This stage is the continuation of my Mansfield to Newark walk, picking up from Stage 3.  However, it is a nice walk in its own right with a couple of short climbs leading to good views of the local countryside with fields and woods featuring strongly.

Start: The Green, Farnsfield

Finish: Bus stops by Southwell Minster on Church Street.

Distance: 6.3 miles

Starting at the main bus stop in Farnsfield at the Green head along the Main Street towards the centre of the village passing the church on your right after 100 yards.  Carry on along this side of the street for another 200 yards until you reach the end of Tippings Lane where it meets the Main Street.  Cross Tippings Lane so that you are near the entrance to the Co-op but continue along the Main Street.

Continue along the Main Street along the pavement. After 50 yards you will come to Atherley’s bakery. This is very popular with villagers and if you want a snack before or after your walk good quality food can be bought here.

Continue along the pavement past the entrance to the Pot Yard. After 100 yards you reach Quaker Lane. Cross the end of Quaker Lane and walk past the bus stop with The Plough pub on the other side of the road. There is a good size car park at The Plough as well if you wish to start the walk from here. Pass the bottom end of The Ridgeway, also on the opposite side of the road, and walk for another 200 yards and turn into the entrance to Parfitt Drive.

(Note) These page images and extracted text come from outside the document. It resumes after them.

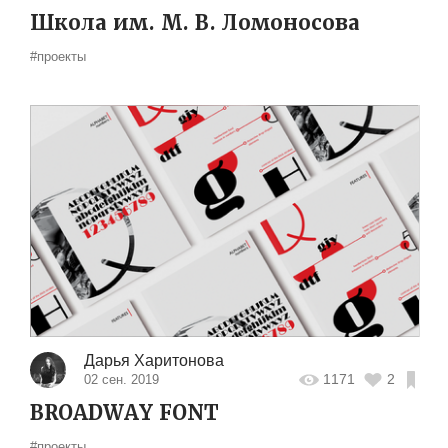
Школа им. М. В. Ломоносова
#проекты
Дарья Харитонова
1171
2
02 сен. 2019
BROADWAY FONT
#проекты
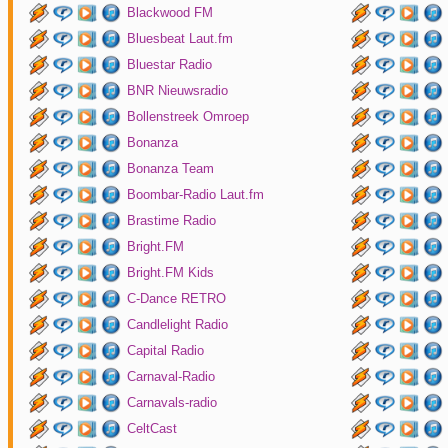
Blackwood FM
Bluesbeat Laut.fm
Bluestar Radio
BNR Nieuwsradio
Bollenstreek Omroep
Bonanza
Bonanza Team
Boombar-Radio Laut.fm
Brastime Radio
Bright.FM
Bright.FM Kids
C-Dance RETRO
Candlelight Radio
Capital Radio
Carnaval-Radio
Carnavals-radio
CeltCast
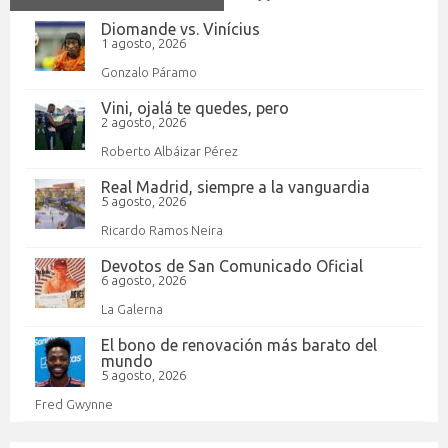
Diomande vs. Vinícius
1 agosto, 2026
Gonzalo Páramo
Vini, ojalá te quedes, pero
2 agosto, 2026
Roberto Albáizar Pérez
Real Madrid, siempre a la vanguardia
5 agosto, 2026
Ricardo Ramos Neira
Devotos de San Comunicado Oficial
6 agosto, 2026
La Galerna
El bono de renovación más barato del
mundo
5 agosto, 2026
Fred Gwynne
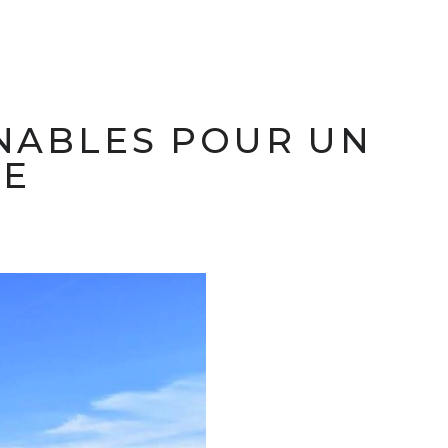
RNABLES POUR UN
LE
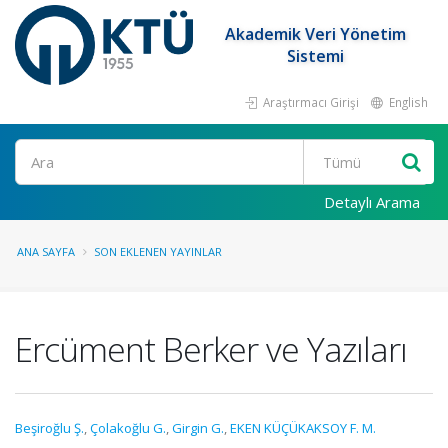
Akademik Veri Yönetim
Sistemi
Araştırmacı Girişi
English
Ara
Detaylı Arama
ANA SAYFA
SON EKLENEN YAYINLAR
Ercüment Berker ve Yazıları
Beşiroğlu Ş.
,
Çolakoğlu G.
,
Girgin G.
,
EKEN KÜÇÜKAKSOY F. M.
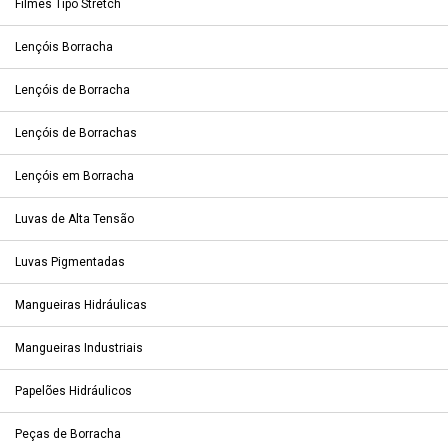
Filmes Tipo Stretch
Lençóis Borracha
Lençóis de Borracha
Lençóis de Borrachas
Lençóis em Borracha
Luvas de Alta Tensão
Luvas Pigmentadas
Mangueiras Hidráulicas
Mangueiras Industriais
Papelões Hidráulicos
Peças de Borracha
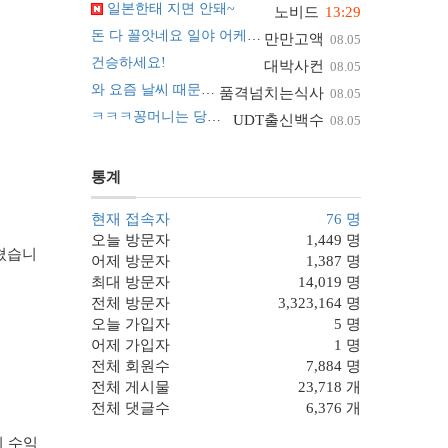
일본한태 지면 안돼~
노비드
13:29
돈 다 꼴앗네요 일야 어케 맞추나요 ㅠ
만만고액
08.05
건승하세요!
대박사컨
08.05
와 요즘 날씨 때문에 진짜 난리네요~
품격넘치는식사
08.05
ㅋㅋㅋ꽁머니는 당해도 괜찮아요
UDT출신백수
08.05
통계
현재 접속자
76 명
오늘 방문자
1,449 명
그쳤습니
어제 방문자
1,387 명
최대 방문자
14,019 명
전체 방문자
3,323,164 명
오늘 가입자
5 명
어제 가입자
1 명
전체 회원수
7,884 명
전체 게시물
23,718 개
전체 댓글수
6,376 개
의 수익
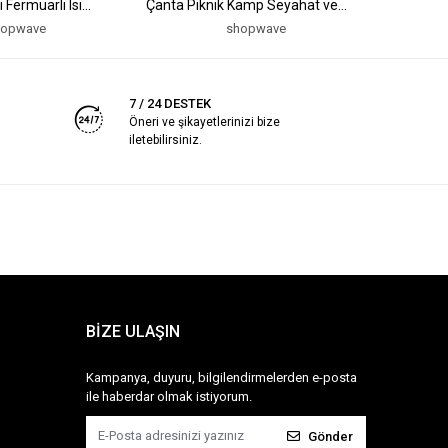
 Fermuarlı Isı
Çanta Piknik Kamp Seyahat ve
Sıcak ve 
ma Çantası
Market Kullanımına Uygun
hopwave
shopwave
7 / 24 DESTEK
Öneri ve şikayetlerinizi bize
iletebilirsiniz.
BİZE ULAŞIN
Kampanya, duyuru, bilgilendirmelerden e-posta
ile haberdar olmak istiyorum.
Gönder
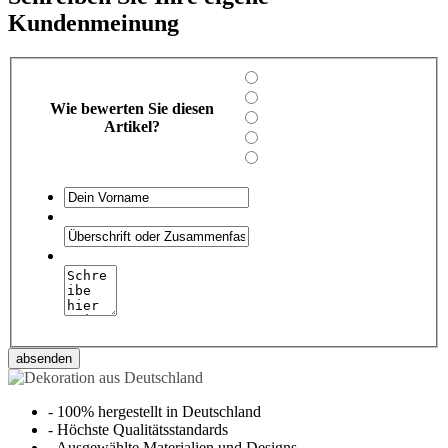
Kundenmeinung
Wie bewerten Sie diesen
Artikel?
absenden
-
100% hergestellt in Deutschland
-
Höchste Qualitätsstandards
-
Ausgewählte Materialien und Designs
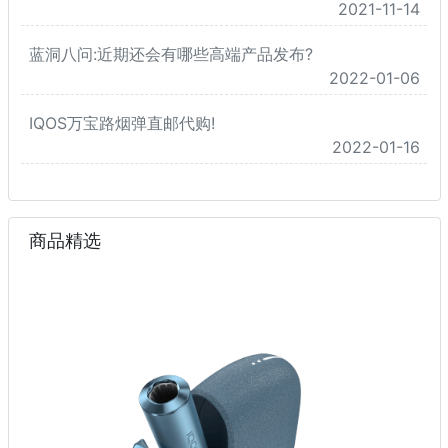
2021-11-14
蓝洞八问:近期还会有哪些高端产品发布?
2022-01-06
IQOS万宝路烟弹直邮代购!
2022-01-16
商品精选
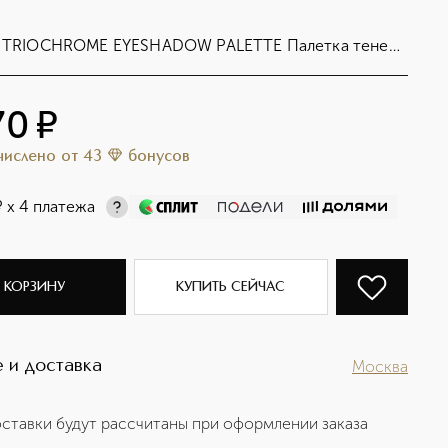
I TRIOCHROME EYESHADOW PALETTE Палетка теней
и
70
¤
ачислено
от
43
бонусов
¤
х 4 платежа
 КОРЗИНУ
КУПИТЬ СЕЙЧАС
 и доставка
Москва
ставки будут рассчитаны при оформлении заказа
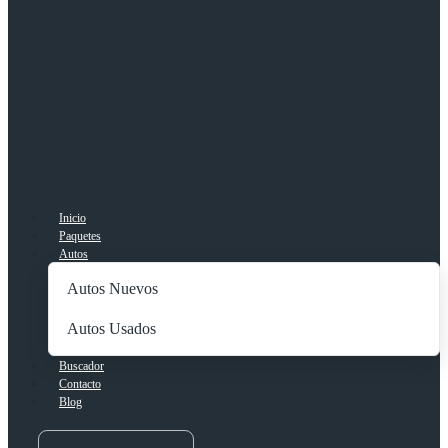
Inicio
Paquetes
Autos
Autos Nuevos
Autos Usados
Buscador
Contacto
Blog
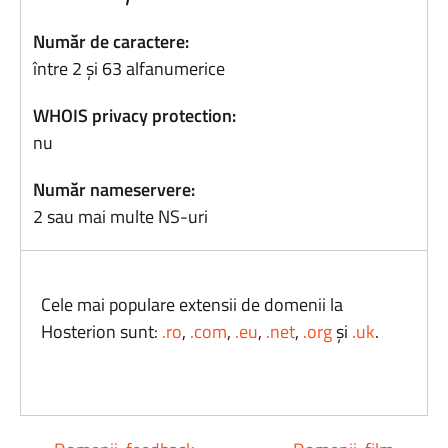
Număr de caractere:
între 2 și 63 alfanumerice
WHOIS privacy protection:
nu
Număr nameservere:
2 sau mai multe NS-uri
Cele mai populare extensii de domenii la
Hosterion sunt:
.ro
,
.com
,
.eu
,
.net
,
.org
și
.uk
.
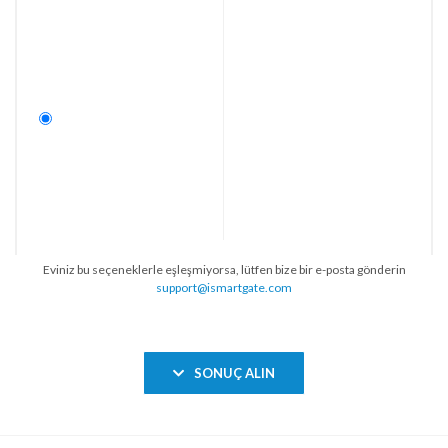
Eviniz bu seçeneklerle eşleşmiyorsa, lütfen bize bir e-posta gönderin
support@ismartgate.com
SONUÇ ALIN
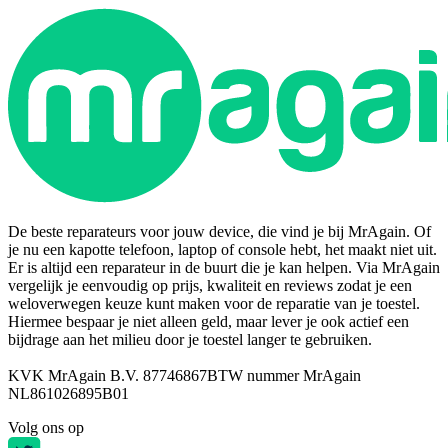
De beste reparateurs voor jouw device, die vind je bij MrAgain. Of
je nu een kapotte telefoon, laptop of console hebt, het maakt niet uit.
Er is altijd een reparateur in de buurt die je kan helpen. Via MrAgain
vergelijk je eenvoudig op prijs, kwaliteit en reviews zodat je een
weloverwegen keuze kunt maken voor de reparatie van je toestel.
Hiermee bespaar je niet alleen geld, maar lever je ook actief een
bijdrage aan het milieu door je toestel langer te gebruiken.
KVK MrAgain B.V. 87746867
BTW nummer MrAgain
NL861026895B01
Volg ons op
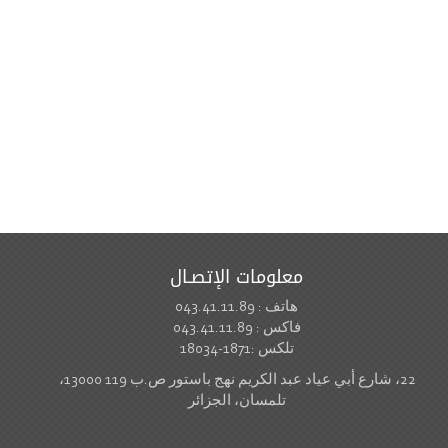
معلومات الإتصـال
هاتف : 043.41.11.89
فاكس : 043.41.11.89
تلكس :1871-18034
22، شارع أبي عياد عبد الكريم نهج باستور ص.ب 119 13000،
تلمسان، الجزائر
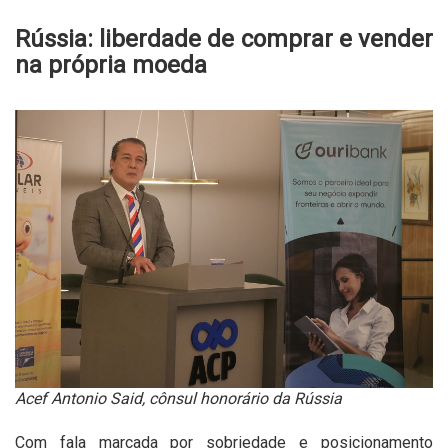
Rússia: liberdade de comprar e vender
na própria moeda
Acef Antonio Said, cônsul honorário da Rússia
Com fala marcada por sobriedade e posicionamento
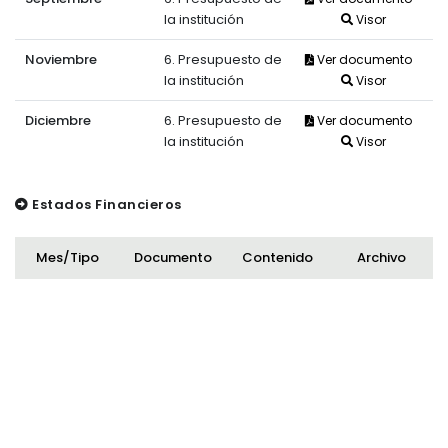
la institución
Visor
Noviembre
6. Presupuesto de
Ver documento
la institución
Visor
Diciembre
6. Presupuesto de
Ver documento
la institución
Visor
Estados Financieros
Mes/Tipo
Documento
Contenido
Archivo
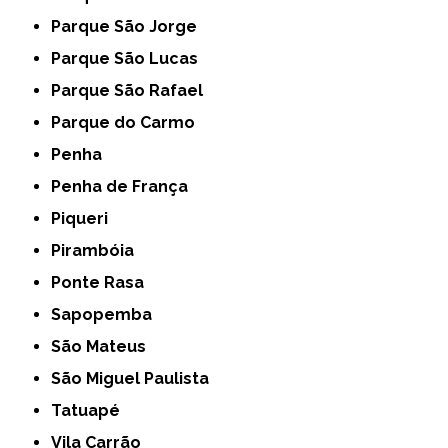
Parque São Jorge
Parque São Lucas
Parque São Rafael
Parque do Carmo
Penha
Penha de França
Piqueri
Pirambóia
Ponte Rasa
Sapopemba
São Mateus
São Miguel Paulista
Tatuapé
Vila Carrão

Parfitt Drive is a quite new development of houses with a large grassy area nearby. Walk past the children’s playground and onto the grass. Pass just to the left of a clump of trees and walk straight on until you reach a metal gate (see photo). Go through the gap next to the gate onto a field with the village allotments. Bear slightly to the right until you reach a wooden fence with a gap which enables you to pass through onto a wide track. Walk on this track for thirty yards towards a metal barrier. Just to the left of this barrier is a gap to walk through where a patch of  shale has been added. Recently a wooden fence has been built which requires a jink to the left of five metres or so before you enter onto the Acres.

The Acres is the main football field in Farnsfield with two pitches at right-angles to each other. The nearer pitch isn’t used by the football club. There were swings just to your left as you walk onto the Acres but now only the rubberised surround remains. Walk straight ahead towards a red-brick building which are the changing-rooms for the football club. After 200 yards you are at the far end of the Acres.

Follow the main path almost straight on as it enters an area of woodland. The trees in this plantation were only planted around twenty years ago but have formed a nice little area to walk through. Over the years various other paths have been formed through the trees. these can be explored if you have time. For this walk I am following the widest path which goes almost straight ahead. The path is a good one on short grass passing between the trees with a clearing and bench on the left after one hundred yards. Another hundred yards beyond this the path dips slightly to a ditch and you leave the woodland.

The path enters a field and rises for about two hundred yards. The field can get a little muddy after wet weather but dries quite well, especially when it is breezy as it is quite open. At the top of the field is a bench which you may wish to take advantage of after the short climb. Looking back from the bench you can see the football pitches again.

Where Walk 1 turns right down the track,  this walk continues straight ahead.

Walk straight on by the field edge with a hedge to your left. After 100 yards the hedge ends and the path carries on ahead downhill. It is nearly always well-defined to the bottom of the hollow.  After wet weather it can be a little muddy at the very bottom.  At the bottom you come to a hedge coming in from the right. Go to the left of the end of this hedge and through a gap into the corner of a new field. Our route keeps roughly straight ahead up a steep little hill by a new hedge.  Keep the new hedge, mainly of trees, to your left and follow the field edge up this sharp rise for 200 yards.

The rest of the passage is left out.